Gecko’s Big Picture

In 1998 a pair of pigs escaped while being unloaded off a lorry at an abattoir in Malmesbury and were on the run for a week. The brother and sister pigs were dubbed the “The Tamworth Two,” during the huge media sensation. I didn’t remember this bizarre scoop, I was told about it in 2022 by London-based artist Gecko, on stage when Kieran of Sheer Music used to do gigs at Trowbridge Town Hall, as an introduction to his new song; it’s a track on his latest album, The Big Picture, due for release this Friday, 7th March……

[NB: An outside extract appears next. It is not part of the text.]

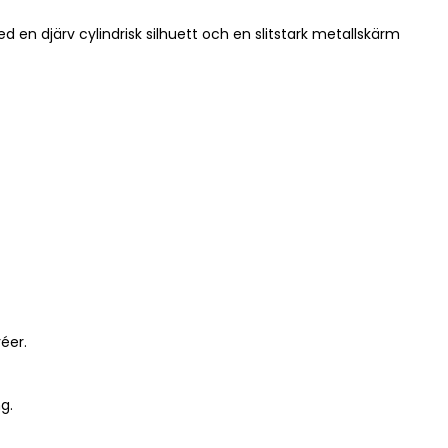
en djärv cylindrisk silhuett och en slitstark metallskärm
éer.
g.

If the story’s location, or the gig’s, is a feeble excuse for reviewing something not locally produced, as I vowed to uphold, neither matters; I’m willing to make an exception for something so uniquely satisfying as Gecko’s humble and sentimental outpourings. For in these days where the pop song template is generally concerned with how compassionate someone is in the sack, or how ignorant someone was in the sack, that’s why they dumped them and now both parties involved are agitated, Gecko breaks the mould so absolutely ingenious and inventively. His singing of a song about two pigs escaping their fate is surely proof!  

Gecko

And if I’m intending to pigeonhole such outpourings I must go broadly with hip hop, though nothing remains of the ostentatious machismo stereotype of the genre, quite the opposite here. I’d only mention it with a flux capacitor in hand, ready with Doc Brown to form an alternative timeline where the mixture of sounds to suit a cosmopolitan society still resides in hip hop, and the bullshit doesn’t.

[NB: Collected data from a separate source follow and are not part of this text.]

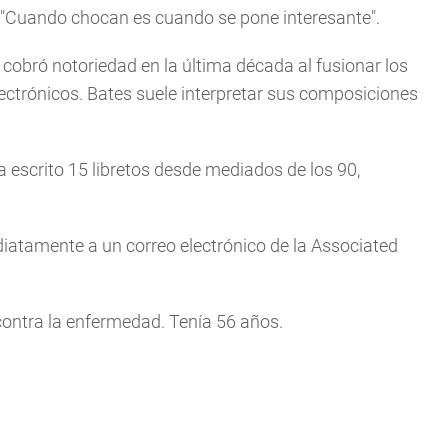
. "Cuando chocan es cuando se pone interesante".
 cobró notoriedad en la última década al fusionar los
lectrónicos. Bates suele interpretar sus composiciones
 escrito 15 libretos desde mediados de los 90,
iatamente a un correo electrónico de la Associated
contra la enfermedad. Tenía 56 años.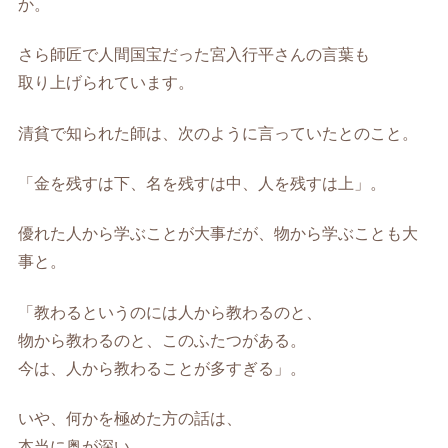
か。
さら師匠で人間国宝だった宮入行平さんの言葉も
取り上げられています。
清貧で知られた師は、次のように言っていたとのこと。
「金を残すは下、名を残すは中、人を残すは上」。
優れた人から学ぶことが大事だが、物から学ぶことも大
事と。
「教わるというのには人から教わるのと、
物から教わるのと、このふたつがある。
今は、人から教わることが多すぎる」。
いや、何かを極めた方の話は、
本当に奥が深い。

For Gecko is a inoffensive dreamer, like the rare influential teacher who inspired a class, his songs drizzled with the utmost sentiments, and innocuous observations, sprinkled with humour. In which case his intelligent writing better fits indie rather than hip hop, his DIY stylistic choice of lo fi electronica reflects the contemporary, and will suit the mood of the narrative.

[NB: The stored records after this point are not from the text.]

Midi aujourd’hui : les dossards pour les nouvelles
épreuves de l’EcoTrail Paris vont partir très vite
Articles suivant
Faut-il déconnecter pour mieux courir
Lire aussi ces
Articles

There’s three songs as examples to what I mean, before the one about the pigs. Geology opens with a retrospective thump, elucidating the overall theme of The Big Picture rests on environmental concerns, though nothing about Gecko’s delivery is vexed, rather calm and reflective. Darn it, it’s a good start, I expected it would be. Though the second track threw me, in general the humour is subtler than 2020’s Climbing Frame, the sentimental wordplay remains, and this one, It’s You (That I Find) parodies a conventional love song, using a jazzy beat and favouring singing over rap, as if Jamiroquai is a Gecko tribute!

Whereas the third tune, In This Tree, raps over a tropical or tribal bassline, Iko Iko fashion. Gecko always fits the sound’s style around the narrative, in this case a luxuriant rainforest, the next a racing acoustic guitar celebrating the Tamworth Two’s break for freedom, orchestrated for the uplifting sentiment, kazoo applied for tongue-in-cheek underscore!

If heartfelt sincerity is key throughout The Big Picture it builds in layers of emotion. The Dawn Chorus is a piano based ballad to the morning reflecting an awakening, like the most memorable primary school assembly you’d ever be blessed to be present at! The lounge-jazzy Family to Me follows, extending the positive attributes of friendship. It’s a lengthy journey of goodness, ten family-sized tunes. The Lost Boys beautifully tells a story of precisely what it says on the tin, and the sense of adventurousness is so overwhelming you assume it’s a memory, only using J. M. Barrie as an analogy.

Gecko at Trowbrisge Town Hall 2022

Being The Tamworth Two has a backstory, I assume Bowling in Madison has too, but how Gecko makes the motivation of a bowling team so concentrated and purposeful, one can interpret it more vaguely, as the importance of any achievement. But if the run up to the finale has become the best possible saccharine vibe, the penultimate Take a Look Around is a formulated Gecko at his best, with the observational and uplifting rap sprinkled with humour. And lastly, The Universe is another lounge jazz parody which is the most perfect ending to a live show ever. It’s a goodbye message which incorporates every golden element to this most perfect album, the mindful study of deeper meaning to the everyday, pondering the stars above, and everything in between which nature gifts us with. 

It is, in short, beautifully executed with the best ingredients, thoughtful prose and ingenious blending, the sum of which can only leave you spellbound. Do not delay, listen to it, tomorrow, your ears will thank you.